Install the Transformers, Datasets, and Evaluate libraries to run this notebook.

In [None]:
!pip install datasets evaluate transformers[sentencepiece]

When you call the tokenizer, it does 3 things:

Tokenizes the text:
Breaks sentences into smaller pieces called tokens (words, subwords, or punctuation).

Maps tokens to numbers:
Every token has a unique ID from the model’s vocabulary.
Example: "HuggingFace" → [12345]

Adds special tokens (depending on the model):
For example, [CLS] and [SEP] tokens for BERT.



In [None]:
from transformers import pipeline

classifier = pipeline("sentiment-analysis")
classifier(
    [
        "I've been waiting for a HuggingFace course my whole life.",
        "I hate this so much!",
    ]
)

This tells Hugging Face:

"Give me the tokenizer that was used when this model was trained"

The tokenizer is downloaded once and cached

In [None]:
from transformers import AutoTokenizer

checkpoint = "distilbert-base-uncased-finetuned-sst-2-english"
tokenizer = AutoTokenizer.from_pretrained(checkpoint)

🔹 return_tensors="pt"
👉 Returns the output as PyTorch tensors, not plain Python lists or NumPy arrays.

Other options:

"tf" → TensorFlow

"np" → NumPy arrays

# **🔹 padding=True**

👉 Ensures all sentences are the same length by adding special [PAD] tokens.

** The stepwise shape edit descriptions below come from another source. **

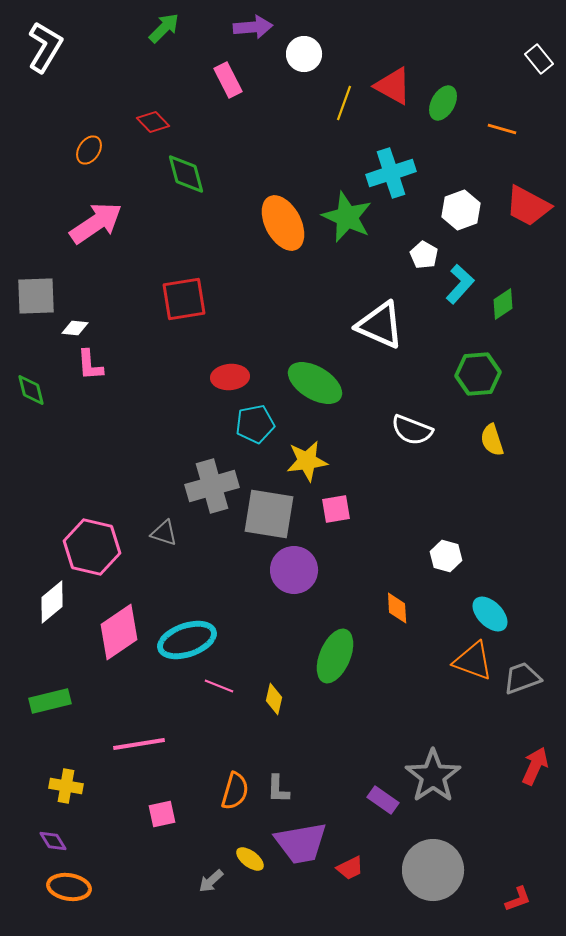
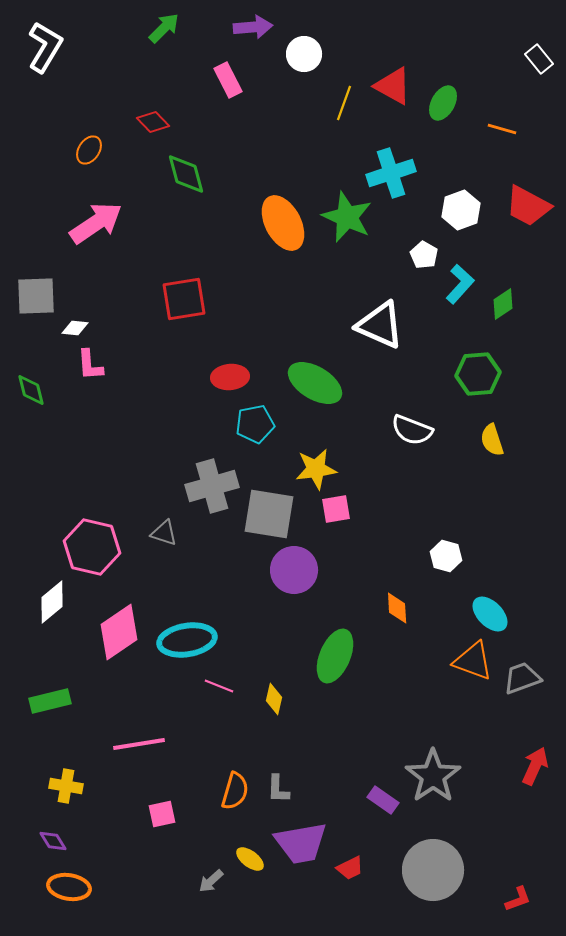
yellow star at (307, 461): moved 9 px right, 8 px down
cyan ellipse at (187, 640): rotated 10 degrees clockwise
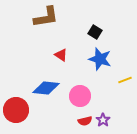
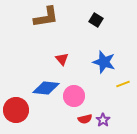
black square: moved 1 px right, 12 px up
red triangle: moved 1 px right, 4 px down; rotated 16 degrees clockwise
blue star: moved 4 px right, 3 px down
yellow line: moved 2 px left, 4 px down
pink circle: moved 6 px left
red semicircle: moved 2 px up
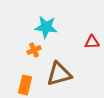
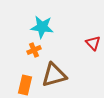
cyan star: moved 4 px left
red triangle: moved 1 px right, 1 px down; rotated 49 degrees clockwise
brown triangle: moved 5 px left, 1 px down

Yes, the longest sentence in the batch becomes the reference length.

🔍 Step 1: Tokenize both sentences
"I love AI" → [101, 1045, 2293, 1034, 102] → length = 5

"I hate math!" → [101, 1045, 5223, 4667, 999, 102] → length = 6

So, the longest one is length 6.



---



**🔧 Step 2: Padding the shorter sentence**


---


To make both sequences the same length, the shorter one (length = 5) needs to be padded to length = 6.

So the first sentence becomes:
[101, 1045, 2293, 1034, 102, 0]



# **truncation=True**

means it will cut off extra tokens if your input is too long for the model to handle.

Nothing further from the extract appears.